--- DATA PROVIDED ---
===============

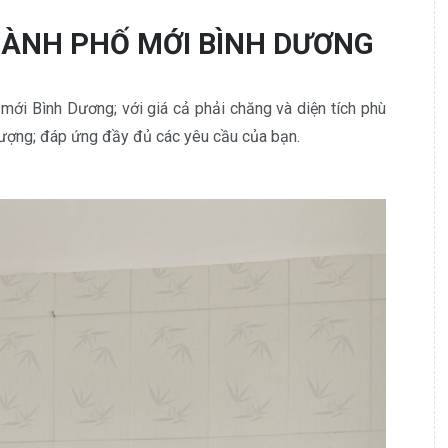
HÀNH PHỐ MỚI BÌNH DƯƠNG
ới Bình Dương; với giá cả phải chăng và diện tích phù
lượng; đáp ứng đầy đủ các yêu cầu của bạn.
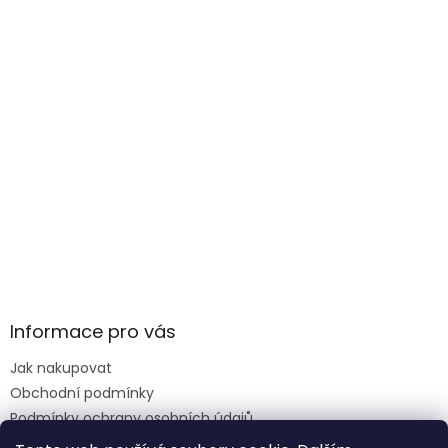
Informace pro vás
Jak nakupovat
Obchodní podmínky
Podmínky ochrany osobních údajů
Reklamace formulář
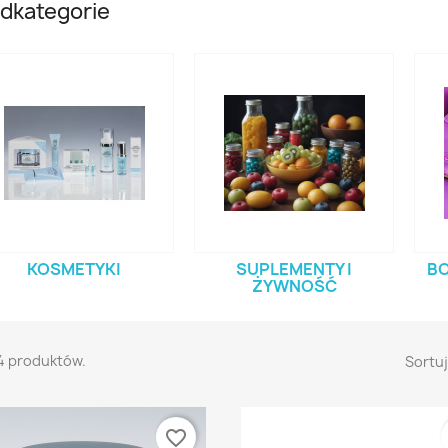
dkategorie
KOSMETYKI
SUPLEMENTY I
BO
ŻYWNOŚĆ
4 produktów.
Sortuj
(1)
favorite_border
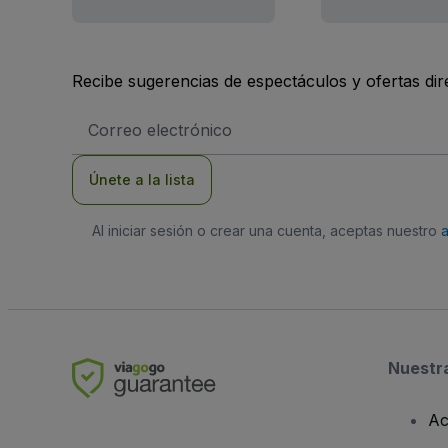
Recibe sugerencias de espectáculos y ofertas di
Dirección
de
correo
electrónico
Únete a la lista
Al iniciar sesión o crear una cuenta, aceptas nuestro
Nuestr
Ac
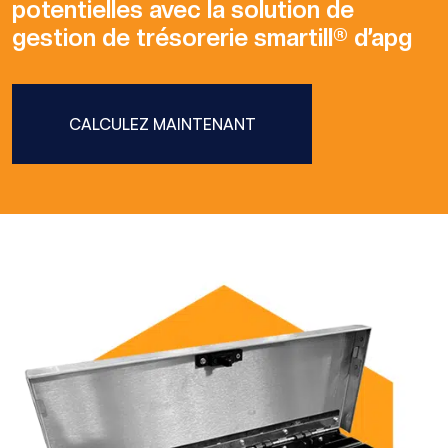
potentielles avec la solution de
gestion de trésorerie smartill® d’apg
CALCULEZ MAINTENANT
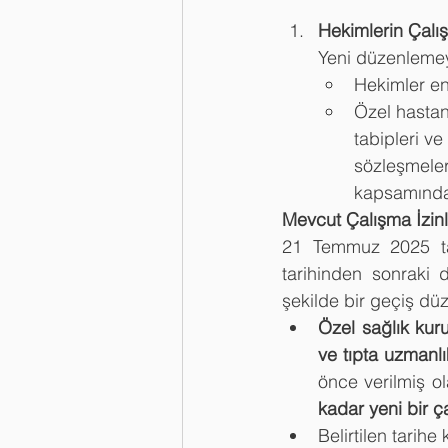
Hekimlerin Çalı
Yeni düzenleme
Hekimler en
Özel hastane
tabipleri v
sözleşmeler
kapsamında 
Mevcut Çalışma İzinl
21 Temmuz 2025 tari
tarihinden sonraki 
şekilde bir geçiş dü
Özel sağlık kurum
ve tıpta uzmanl
önce verilmiş ol
kadar yeni bir 
Belirtilen tarih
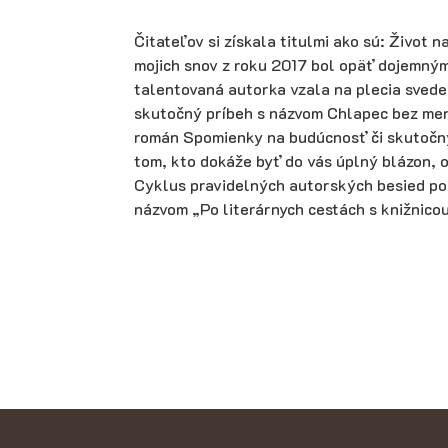
Čitateľov si získala titulmi ako sú: Život 
mojich snov z roku 2017 bol opäť dojemným
talentovaná autorka vzala na plecia sved
skutočný príbeh s názvom Chlapec bez mena
román Spomienky na budúcnosť či skutočný 
tom, kto dokáže byť do vás úplný blázon, 
Cyklus pravidelných autorských besied po
názvom „Po literárnych cestách s knižnicou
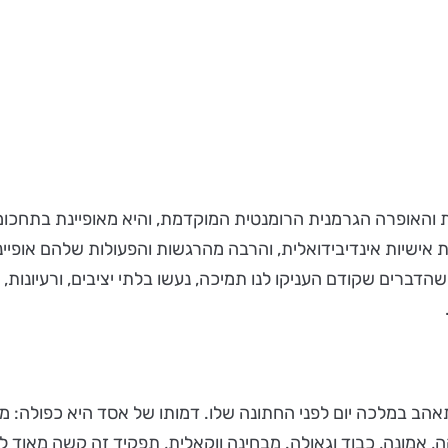
אופרה הגרמנית הרומנטית המוקדמת, והיא מאופיינת בתחכומו
הדברים שקודם העניקו לנו תמיכה, נעשו בלתי יציבים, ורעיונות,
 במלכה יום לפני החתונה שלו. דמותו של אסד היא כפולה: מחד 
 אמונה, כבוד וגאולה. מבחינה ווקאלית, תפקיד זה קשה מאוד לשי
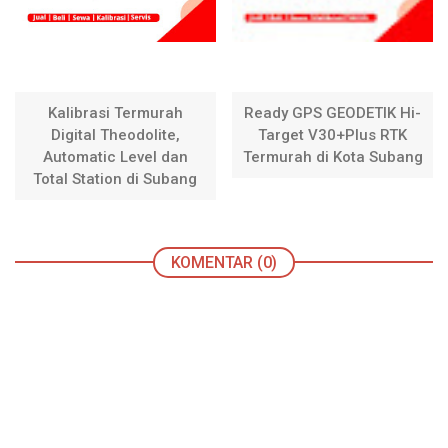
Kalibrasi Termurah
Ready GPS GEODETIK Hi-
Digital Theodolite,
Target V30+Plus RTK
Automatic Level dan
Termurah di Kota Subang
Total Station di Subang
KOMENTAR (0)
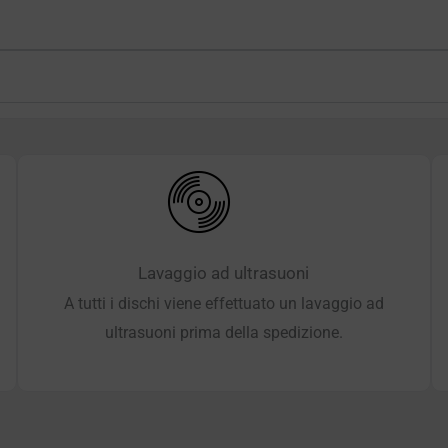
Lavaggio ad ultrasuoni
A tutti i dischi viene effettuato un lavaggio ad
ultrasuoni prima della spedizione.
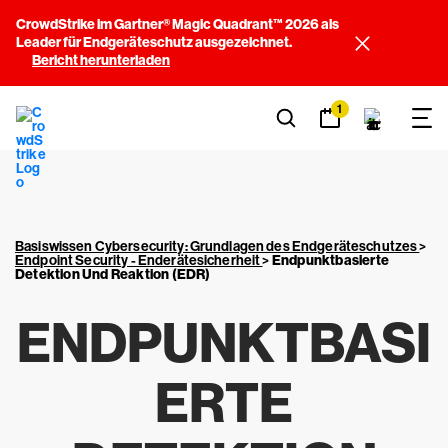
CrowdStrike im Gartner® Magic Quadrant™ 2026 als
Leader für Endgeräteschutz ausgezeichnet.
Bericht herunterladen
1
Basiswissen Cybersecurity: Grundlagen des Endgeräteschutzes
>
Endpoint Security - Enderätesicherheit
>
Endpunktbasierte
Detektion Und Reaktion (EDR)
ENDPUNKTBASI
ERTE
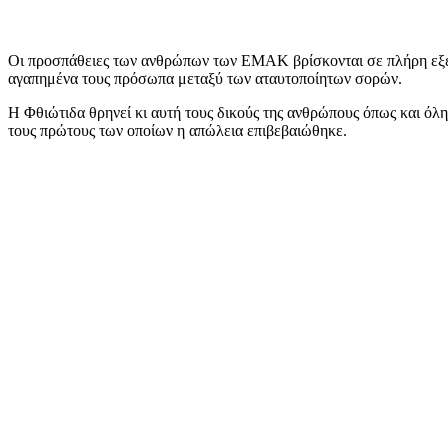
Οι προσπάθειες των ανθρώπων των ΕΜΑΚ βρίσκονται σε πλήρη εξέλι
αγαπημένα τους πρόσωπα μεταξύ των αταυτοποίητων σορών.
Η Φθιώτιδα θρηνεί κι αυτή τους δικούς της ανθρώπους όπως και όλ
τους πρώτους των οποίων η απώλεια επιβεβαιώθηκε.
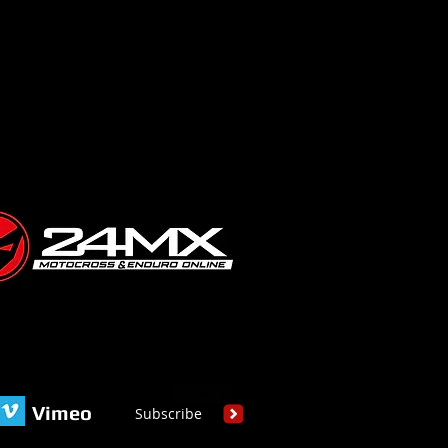
Vimeo
Subscribe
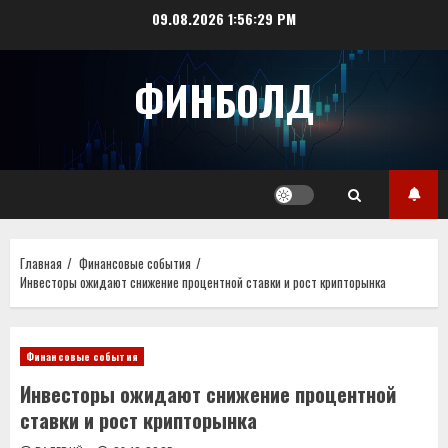
Перейти
09.08.2026
1:56:29 PM
к
содержимому
ФИНБОЛД
Главная
Финансовые события
Инвесторы ожидают снижение процентной ставки и рост крипторынка
Финансовые события
Инвесторы ожидают снижение процентной
ставки и рост крипторынка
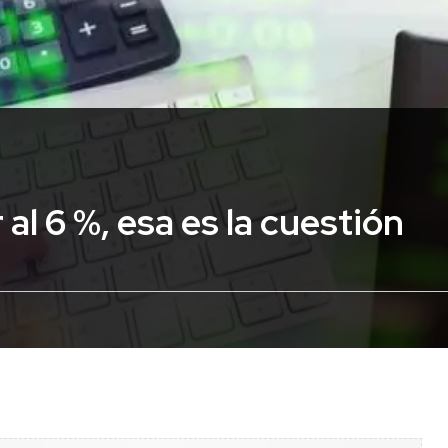
al 6 %, esa es la cuestión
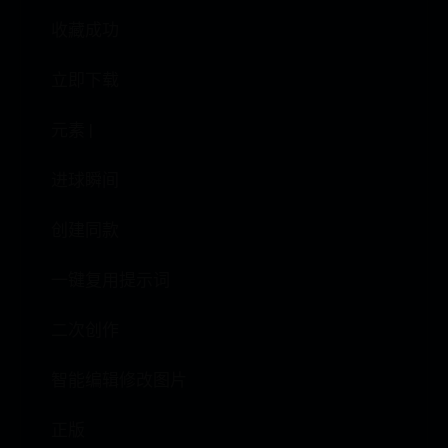
收藏成功
立即下载
元素 |
进球瞬间
创建同款
一键复用提示词
二次创作
智能编辑修改图片
正版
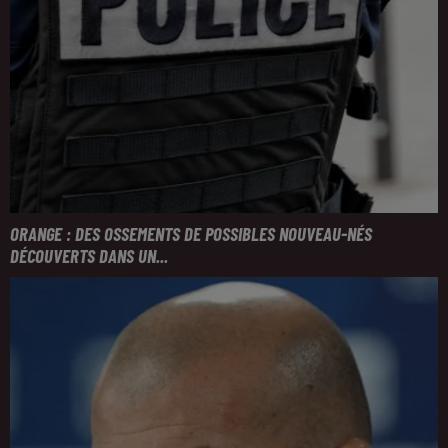
ORANGE : DES OSSEMENTS DE POSSIBLES NOUVEAU-NÉS
DÉCOUVERTS DANS UN...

===============

--- AIM OF THE TASK ---
For this exercise, transcribe the entries above exactly, without any pictures.

--- SOLUTION ---
HÀNH PHỐ MỚI BÌNH DƯƠNG
ới Bình Dương; với giá cả phải chăng và diện tích phù
lượng; đáp ứng đầy đủ các yêu cầu của bạn.
Informace pro vás
Jak nakupovat
Obchodní podmínky
Podmínky ochrany osobních údajů
Reklamace formulář
dkategorie
KOSMETYKI
SUPLEMENTY I
BO
ŻYWNOŚĆ
4 produktów.
Sortuj
(1)
favorite_border
Recibe sugerencias de espectáculos y ofertas di
Dirección
de
correo
electrónico
Únete a la lista
Al iniciar sesión o crear una cuenta, aceptas nuestro
Nuestr
Ac
potentielles avec la solution de
gestion de trésorerie smartill® d’apg
CALCULEZ MAINTENANT
Hekimlerin Çalı
Yeni düzenleme
Hekimler en
Özel hastane
tabipleri v
sözleşmeler
kapsamında 
Mevcut Çalışma İzinl
21 Temmuz 2025 tari
tarihinden sonraki 
şekilde bir geçiş dü
Özel sağlık kurum
ve tıpta uzmanl
önce verilmiş ol
kadar yeni bir 
Belirtilen tarih
Čitateľov si získala titulmi ako sú: Život 
mojich snov z roku 2017 bol opäť dojemným
talentovaná autorka vzala na plecia sved
skutočný príbeh s názvom Chlapec bez mena
román Spomienky na budúcnosť či skutočný 
tom, kto dokáže byť do vás úplný blázon, 
Cyklus pravidelných autorských besied po
názvom „Po literárnych cestách s knižnicou
אופרה הגרמנית הרומנטית המוקדמת, והיא מאופיינת בתחכומו
הדברים שקודם העניקו לנו תמיכה, נעשו בלתי יציבים, ורעיונות,
 במלכה יום לפני החתונה שלו. דמותו של אסד היא כפולה: מחד 
 אמונה, כבוד וגאולה. מבחינה ווקאלית, תפקיד זה קשה מאוד לשי
Kalibrasi Termurah
Ready GPS GEODETIK Hi-
Digital Theodolite,
Target V30+Plus RTK
Automatic Level dan
Termurah di Kota Subang
Total Station di Subang
KOMENTAR (0)
Lavaggio ad ultrasuoni
A tutti i dischi viene effettuato un lavaggio ad
ultrasuoni prima della spedizione.
CrowdStrike im Gartner® Magic Quadrant™ 2026 als
Leader für Endgeräteschutz ausgezeichnet.
Bericht herunterladen
1
Basiswissen Cybersecurity: Grundlagen des Endgeräteschutzes
>
Endpoint Security - Enderätesicherheit
>
Endpunktbasierte
Detektion Und Reaktion (EDR)
ENDPUNKTBASI
ERTE
Οι προσπάθειες των ανθρώπων των ΕΜΑΚ βρίσκονται σε πλήρη εξέλι
αγαπημένα τους πρόσωπα μεταξύ των αταυτοποίητων σορών.
Η Φθιώτιδα θρηνεί κι αυτή τους δικούς της ανθρώπους όπως και όλ
τους πρώτους των οποίων η απώλεια επιβεβαιώθηκε.
Vimeo
Subscribe
Перейти
09.08.2026
1:56:29 PM
к
содержимому
ФИНБОЛД
Главная
Финансовые события
Инвесторы ожидают снижение процентной ставки и рост крипторынка
Финансовые события
Инвесторы ожидают снижение процентной
ставки и рост крипторынка
al 6 %, esa es la cuestión
收藏成功
立即下载
元素 |
进球瞬间
创建同款
一键复用提示词
二次创作
智能编辑修改图片
正版
ORANGE : DES OSSEMENTS DE POSSIBLES NOUVEAU-NÉS
DÉCOUVERTS DANS UN...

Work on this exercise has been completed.